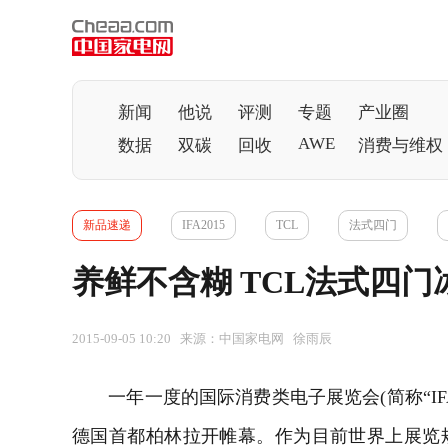
新闻
他说
评测
专题
产业圈
AWE
数据
双碳
回收
消费与维权
新品速递
IFA2015
TCL
法式四门
养鲜不含糊 TCL法式四门冰
2015-09-05 10:20 来源：中国家电网 徐雨辰
一年一度的国际消费类电子展览会(简称“IFA20
德国首都柏林拉开帷幕。作为目前世界上展览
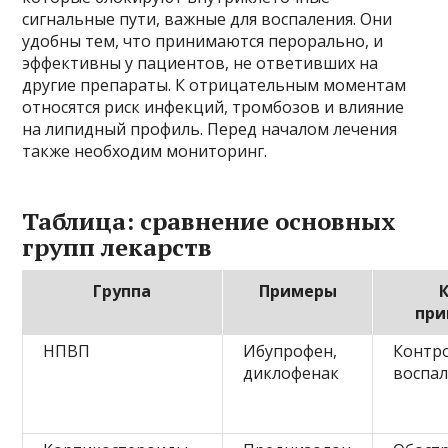
сигнальные пути, важные для воспаления. Они
удобны тем, что принимаются перорально, и
эффективны у пациентов, не ответивших на
другие препараты. К отрицательным моментам
относятся риск инфекций, тромбозов и влияние
на липидный профиль. Перед началом лечения
также необходим мониторинг.
Таблица: сравнение основных
групп лекарств
Группа
Примеры
пр
НПВП
Ибупрофен,
Контро
диклофенак
воспа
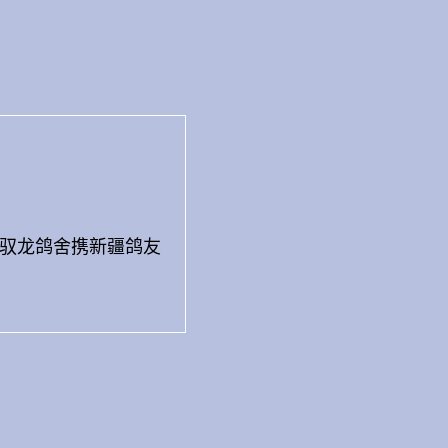
作。驭龙鸽舍携新疆鸽友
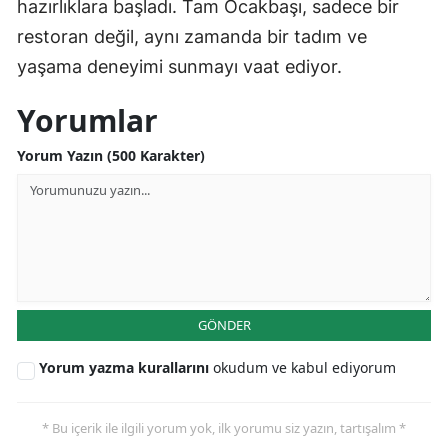
hazırlıklara başladı. Tam Ocakbaşı, sadece bir
restoran değil, aynı zamanda bir tadım ve
yaşama deneyimi sunmayı vaat ediyor.
Yorumlar
Yorum Yazın (500 Karakter)
GÖNDER
Yorum yazma kurallarını
okudum ve kabul ediyorum
* Bu içerik ile ilgili yorum yok, ilk yorumu siz yazın, tartışalım *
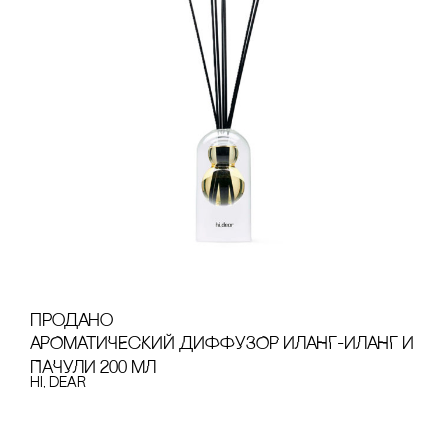
продано
АРОМАТИЧЕсКИЙ ДИФФУЗОР ИЛАНГ-ИЛАНГ И
ПАЧУЛИ 200 МЛ
hi, dear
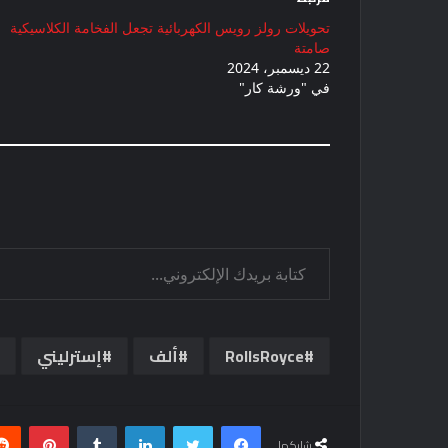
تحويلات رولز رويس الكهربائية تجعل الفخامة الكلاسيكية
صامتة
22 ديسمبر، 2024
في "ورشة كار"
كتابة بريدك الإلكتروني...
RollsRoyce
ألف
إسترليني
فيسبوك
تويتر
لينكدإن
بينتي
شاركها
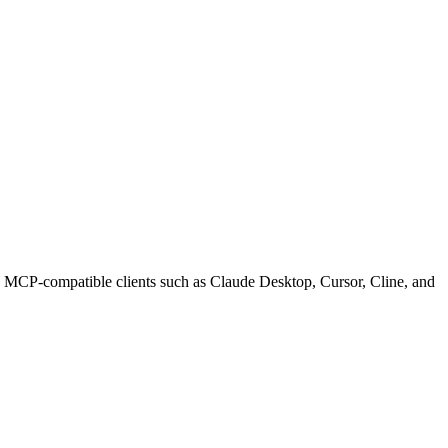
MCP-compatible clients such as Claude Desktop, Cursor, Cline, and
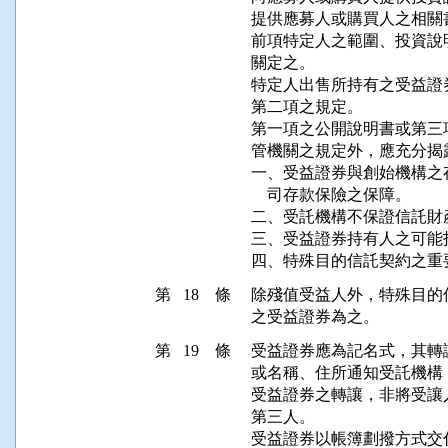
提供應募人或購買人之相關
前項特定人之範圍、投資說
關定之。

特定人出售所持有之受益證
第二項之規定。

第一項之公開說明書或第三
管機關之規定外，應充分揭
一、受益證券與創始機構之
    司存款保險之保障。

二、受託機構不保證信託財產
三、受益證券持有人之可能
第 18 條
除殘值受益人外，特殊目的
第 19 條
受益證券應為記名式，其轉
或名稱、住所通知受託機構
受益證券之轉讓，非將受讓
第三人。

受益證券以帳簿劃撥方式交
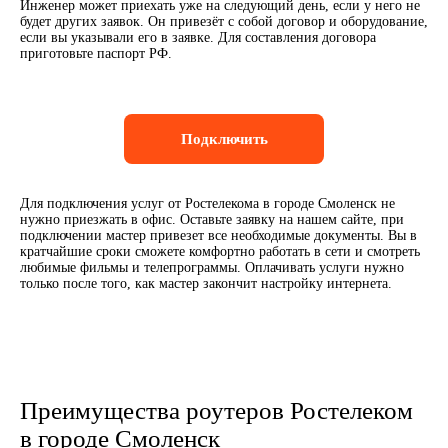
Инженер может приехать уже на следующий день, если у него не
будет других заявок. Он привезёт с собой договор и оборудование,
если вы указывали его в заявке. Для составления договора
приготовьте паспорт РФ.
Подключить
Для подключения услуг от Ростелекома в городе Смоленск не
нужно приезжать в офис. Оставьте заявку на нашем сайте, при
подключении мастер привезет все необходимые документы. Вы в
кратчайшие сроки сможете комфортно работать в сети и смотреть
любимые фильмы и телепрограммы. Оплачивать услуги нужно
только после того, как мастер закончит настройку интернета.
Преимущества роутеров Ростелеком
в городе Смоленск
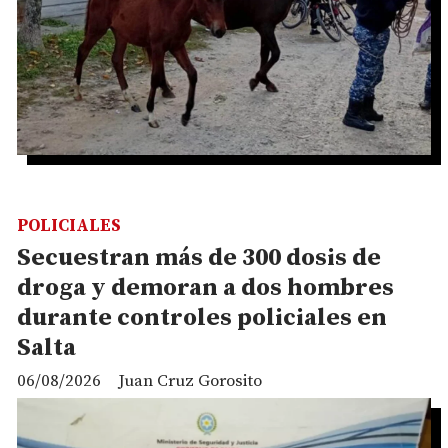
POLICIALES
Secuestran más de 300 dosis de
droga y demoran a dos hombres
durante controles policiales en
Salta
06/08/2026
Juan Cruz Gorosito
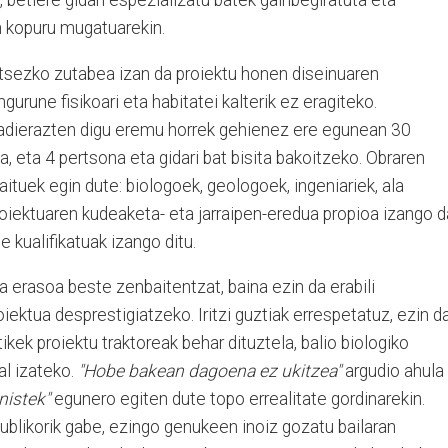
 betiere gidari espezializatu batek gainbegiratuta eta
n kopuru mugatuarekin.
tsezko zutabea izan da proiektu honen diseinuaren
urune fisikoari eta habitatei kalterik ez eragiteko.
 adierazten digu eremu horrek gehienez ere egunean 30
 eta 4 pertsona eta gidari bat bisita bakoitzeko. Obraren
ituek egin dute: biologoek, geologoek, ingeniariek, ala
oiektuaren kudeaketa- eta jarraipen-eredua propioa izango d
 kualifikatuak izango ditu.
 erasoa beste zenbaitentzat, baina ezin da erabili
iektua desprestigiatzeko. Iritzi guztiak errespetatuz, ezin d
kek proiektu traktoreak behar dituztela, balio biologiko
l izateko.
"Hobe bakean dagoena ez ukitzea"
argudio ahula
nistek"
egunero egiten dute topo errealitate gordinarekin.
publikorik gabe, ezingo genukeen inoiz gozatu bailaran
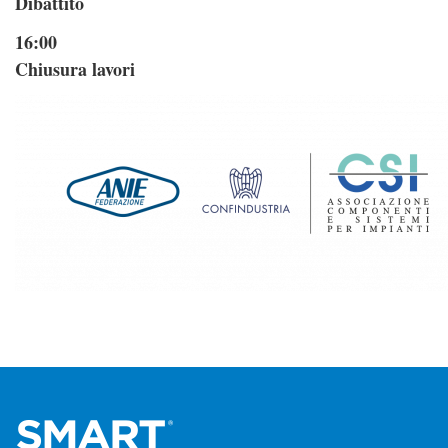
Dibattito
16:00
Chiusura lavori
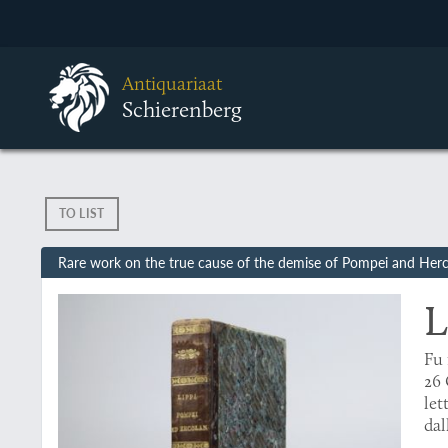
Antiquariaat
Schierenberg
TO LIST
Rare work on the true cause of the demise of Pompei and He
L
Fu 
26 
let
dal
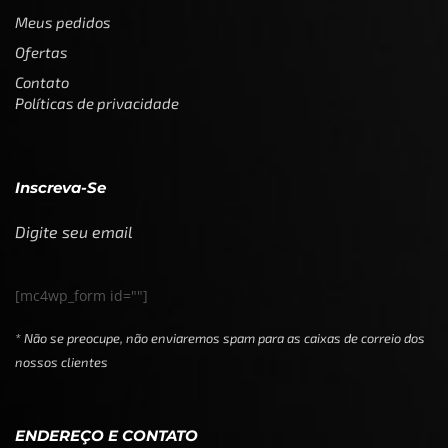
Meus pedidos
Ofertas
Contato
Políticas de privacidade
Inscreva-Se
Digite seu email
[mc4wp_form id=""]
* Não se preocupe, não enviaremos spam para as caixas de correio dos
nossos clientes
ENDEREÇO E CONTATO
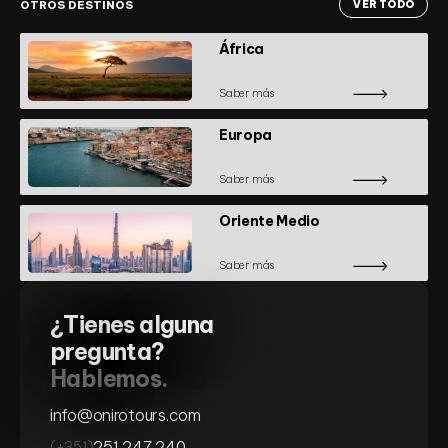
OTROS DESTINOS
VER TODO
África
Saber más
Europa
Saber más
Oriente Medio
Saber más
¿Tienes alguna
pregunta?
Hablemos.
info@onirotours.com
251 247 240
(+351)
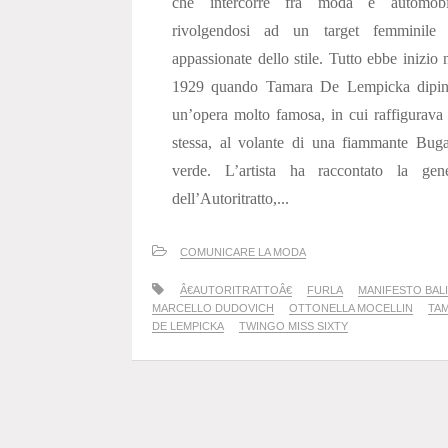
che intercorre fra moda e automobil
rivolgendosi ad un target femminile 
appassionate dello stile. Tutto ebbe inizio 
1929 quando Tamara De Lempicka dipin
un’opera molto famosa, in cui raffigurava
stessa, al volante di una fiammante Buga
verde. L’artista ha raccontato la gene
dell’Autoritratto,...
COMUNICARE LA MODA
Â€AUTORITRATTOÂ€
FURLA
MANIFESTO BALI
MARCELLO DUDOVICH
OTTONELLA MOCELLIN
TA
DE LEMPICKA
TWINGO MISS SIXTY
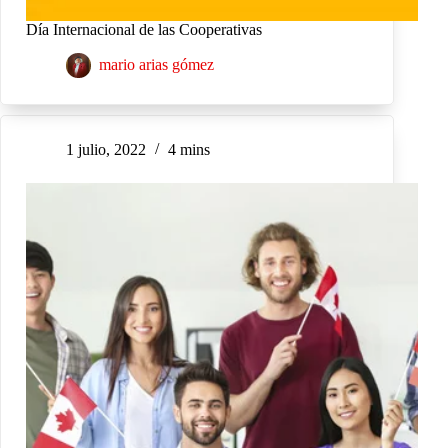
Día Internacional de las Cooperativas
mario arias gómez
1 julio, 2022
4 mins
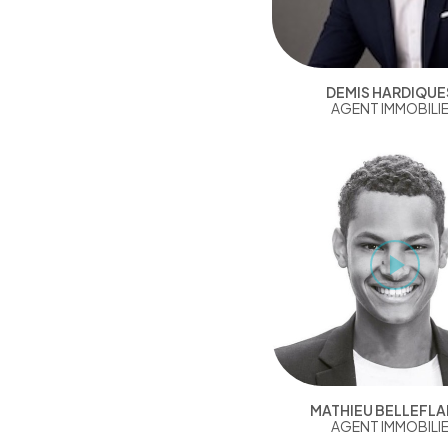
DEMIS HARDIQUE
AGENT IMMOBILI
MATHIEU BELLEFL
AGENT IMMOBILI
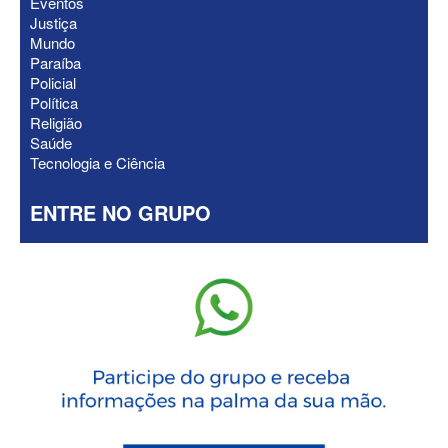
Eventos
suplente
Justiça
Mundo
Paraíba
Policial
Política
Religião
Saúde
Tecnologia e Ciência
ENTRE NO GRUPO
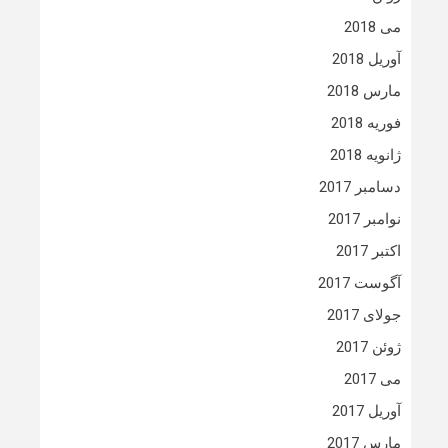
می 2018
آوریل 2018
مارس 2018
فوریه 2018
ژانویه 2018
دسامبر 2017
نوامبر 2017
اکتبر 2017
آگوست 2017
جولای 2017
ژوئن 2017
می 2017
آوریل 2017
مارس 2017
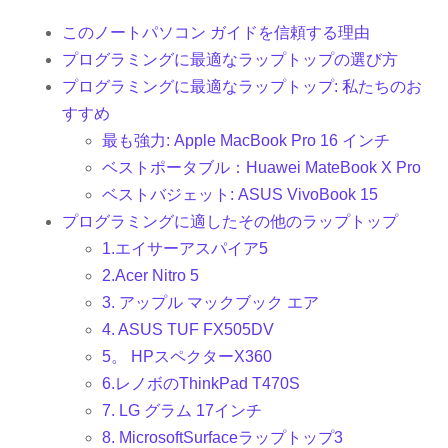
このノートパソコン ガイドを信頼する理由
プログラミングに最適なラップトップの選び方
プログラミングに最適なラップトップ: 私たちのお
すすめ
最も強力: Apple MacBook Pro 16 インチ
ベストポータブル：Huawei MateBook X Pro
ベストバジェット: ASUS VivoBook 15
プログラミングに適したその他のラップトップ
1.エイサーアスパイア5
2.Acer Nitro 5
3. アップル マックブック エア
4. ASUS TUF FX505DV
5。 HPスペクターX360
6.レノボのThinkPad T470S
7. LG グラム 17インチ
8. MicrosoftSurfaceラップトップ3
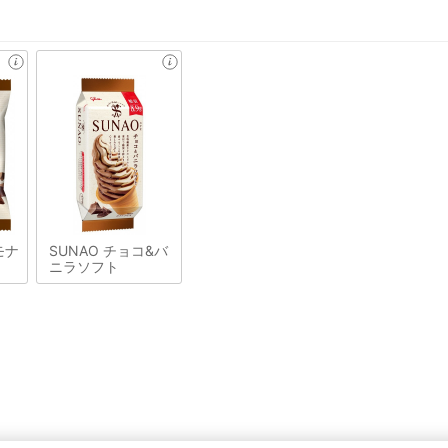
モナ
SUNAO チョコ&バ
ニラソフト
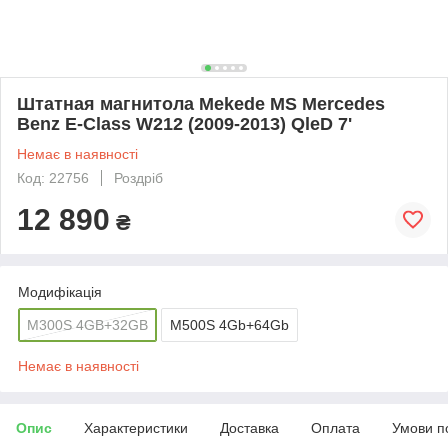
Штатная магнитола Mekede MS Mercedes
Benz E-Class W212 (2009-2013) QleD 7'
Немає в наявності
Код: 22756
Роздріб
12 890
₴
Модифікація
M300S 4GB+32GB
M500S 4Gb+64Gb
Немає в наявності
Опис
Характеристики
Доставка
Оплата
Умови п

________________________________________

If a line holds the string "gidari", it counts; please state how many such lines there are in the data, with nothing more.

2